OK, so, you have the data. And in your model, you want to see how age is a predictor of length. How do you fit it?
Nothing could be simpler. R has a function called lm()
which stands for linear model. It works just like base plot, with the y ~ x
syntax. And we create a fit model object.
seal_lm <- lm(length.cm ~ age.days, data=seals)
That’s it.
Now, if we want to just peak at the fit, before going forward, we can use coef()
which is pretty standard across all R fit model functions.
coef(seal_lm)
(Intercept) age.days
1.157668e+02 2.370559e-03
But that’s getting ahead of ourselves…
First, simulating! R provides a method for pulling the fit from the model and simulating different residuals. Now, granted, we really want to also incorporate error in the coefficients - which you can do - but…. gimme time to write a package that does that (haven’t found one yet - see here). But, to simulate from our model with residual error
seal_sims <- simulate(seal_lm, nsim = 100)

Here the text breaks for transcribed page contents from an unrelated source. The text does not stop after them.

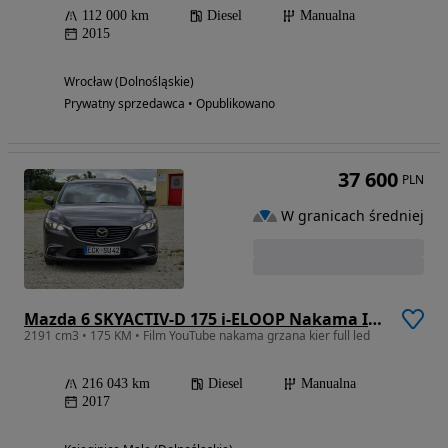
112 000 km
Diesel
Manualna
2015
Wrocław (Dolnośląskie)
Prywatny sprzedawca • Opublikowano
37 600
PLN
W granicach średniej
Mazda 6 SKYACTIV-D 175 i-ELOOP Nakama Intense
2191 cm3 • 175 KM • Film YouTube nakama grzana kier full led
216 043 km
Diesel
Manualna
2017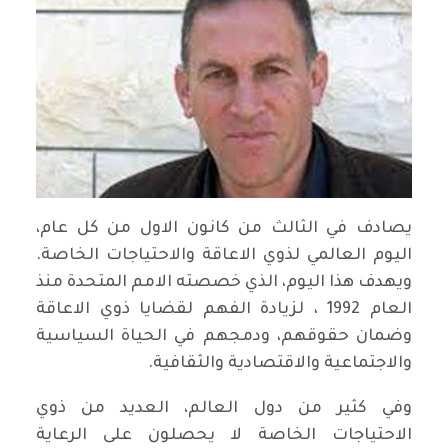
يصادف في الثالث من كانون الاول من كل عام،
اليوم العالمي لذوي الاعاقة والاحتياجات الخاصة.
ويهدف هذا اليوم، الذي خصصته الامم المتحدة منذ
العام 1992 ، لزيادة الفهم لقضايا ذوي الاعاقة
وضمان حقوقهم، ودمجهم في الحياة السياسية
والاجتماعية والاقتصادية والثقافية.
وفي كثير من دول العالم، العديد من ذوي
الاحتياجات الخاصة لا يحصلون على الرعاية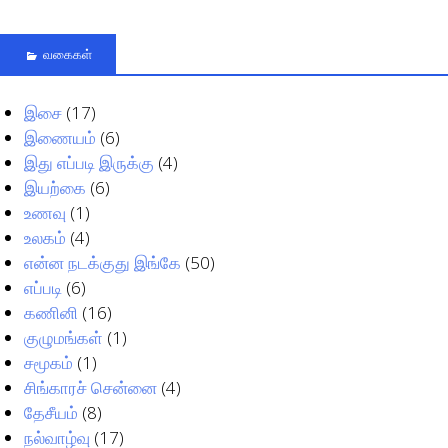
வகைகள்
இசை
(17)
இணையம்
(6)
இது எப்படி இருக்கு
(4)
இயற்கை
(6)
உணவு
(1)
உலகம்
(4)
என்ன நடக்குது இங்கே
(50)
எப்படி
(6)
கணினி
(16)
குழுமங்கள்
(1)
சமூகம்
(1)
சிங்காரச் சென்னை
(4)
தேசீயம்
(8)
நல்வாழ்வு
(17)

So, what’s in this object?
dim(seal_sims)
[1] 9665 100
Ah, so, 100 sims as columns. But to plot, we want them as rows. Oh wait - a job for pivot!
library(tidyr)
seal_sims <- seal_sims %>%
pivot_longer(
cols = everything(),
names_to = "sim",
values_to = "length.cm"
)
We can now use this to plot the distribution of length in our data versus our model.
ggplot() +
geom_density(data = seal_sims,
aes(x = length.cm, group = sim),
lwd = 0.02) +
geom_density(data = seals,
aes(x = length.cm),
color = "blue", lwd = 2)
NOICE!
R provides a 1-stop shop for evaluating all other model assumptions Fit model objects can typically be plotted. Now, it uses base plot, so, we’ll use the par
function to setup a 2x2 plotting area.
par(mfrow = c(2,2)) #2 rows, 2 columns
plot(seal_lm)
par(mfrow=c(1,1)) #reset back to 1 panel
Whoah - that’s a lot! And, there’s no figure with Cook’s D or a histogram of residuals.
OK, breathe.
plot.lm()
actually generates even more plots than shown here. You can specify what plot you want with the which
argument, but will need to look at ?plot.lm
to know just what to look at.
I have five plots I really like to look at - four of which plot.lm()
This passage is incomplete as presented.